How to use this result
A light-timing shift is easier when it starts before the trip. This planner divides the gap across the available days and pairs each step with morning or evening light cues.
For an earlier clock, morning light becomes more important and late evening brightness becomes the thing to reduce. For a later clock, the plan cautiously does the opposite while keeping sleep protected.
Travel, meals and obligations matter too. This is a practical routine guide, not treatment.
Run the tool, choose one change, repeat it for two or three nights, then compare the room notes. A repeated pattern is more useful than one perfect-looking number.
Bedroom sleep context
This page sits in the protected-sleep cluster for shift work and travel. The goal is not a perfect routine; it is a safe handover from work or travel into a bedroom that supports the next sleep block.
Practical inputs to compare: Use shift end time, sleep-block start, wake target, light exposure on the way home and bedroom darkness.

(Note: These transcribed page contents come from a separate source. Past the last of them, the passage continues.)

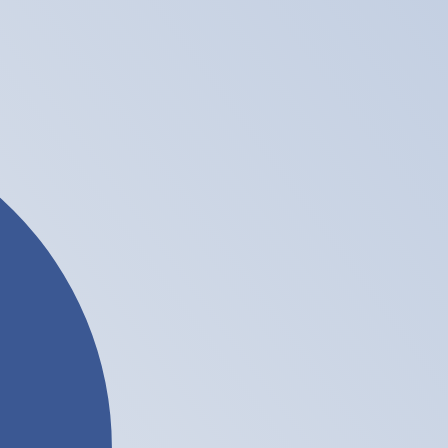
نحن نستخدم متوسط سعر الصرف في حسابات محوِّل العملات الخاص بنا. وهذا للعلم فقط، ولن تُعامل وفقًا لهذا السعر عند إرسال الأموال،
تُظهر تقييمات العملات لدينا أنّ سعر الصرف الأكثر رواجًا لعملة الشلن الكيني هو سعر الصرف للزوج KES إلى USD. رمز العملة لـ عملات الشلن الكيني هو KES. رمز العملة هو KSh.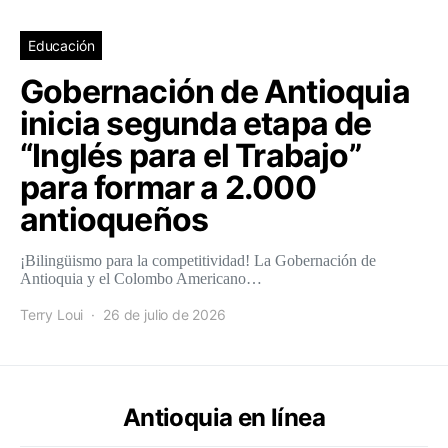
Educación
Gobernación de Antioquia
inicia segunda etapa de
“Inglés para el Trabajo”
para formar a 2.000
antioqueños
¡Bilingüismo para la competitividad! La Gobernación de
Antioquia y el Colombo Americano…
Terry Loui
26 de julio de 2026
Antioquia en línea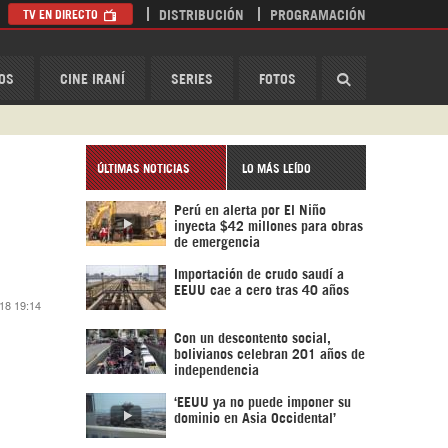
TV EN DIRECTO
DISTRIBUCIÓN
PROGRAMACIÓN
HispanTV
OS
CINE IRANÍ
SERIES
FOTOS
ÚLTIMAS NOTICIAS
LO MÁS LEÍDO
Perú en alerta por El Niño
inyecta $42 millones para obras
de emergencia
Importación de crudo saudí a
EEUU cae a cero tras 40 años
018 19:14
Con un descontento social,
bolivianos celebran 201 años de
independencia
‘EEUU ya no puede imponer su
dominio en Asia Occidental’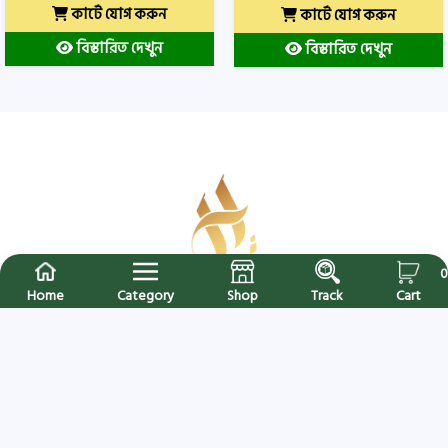
কার্টে যোগ করুন
কার্টে যোগ করুন
বিস্তারিত দেখুন
বিস্তারিত দেখুন
0
Home
Category
Shop
Track
Cart
Hijab Collection এ আপনাকে স্বাগতম । বাংলাদেশের বিশ্বস্ত অনলাইন শপ । সারাদেশে
ক্যাশ অন ডেলিভারি (৪৮ থেকে ৭২ ঘণ্টার মধ্যে নিশ্চিত ডেলিভারি) হটলাইনঃ
+8809613820026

How to read the result: Treat these inputs as a bedroom pattern, not a one-night verdict. If the same cue shows up on several ordinary nights, the next change is easier to choose and easier to reverse if it does not help.
- night shift
- daytime sleep
- commute light
- dark bedroom
- wake anchor
- jet lag
- clock shift
- travel fatigue
Keep it narrow: Do not change lamp type, screen cut-off, bedding, window opening and wake time on the same night. Hold the other cues steady so the page stays linked to one room question.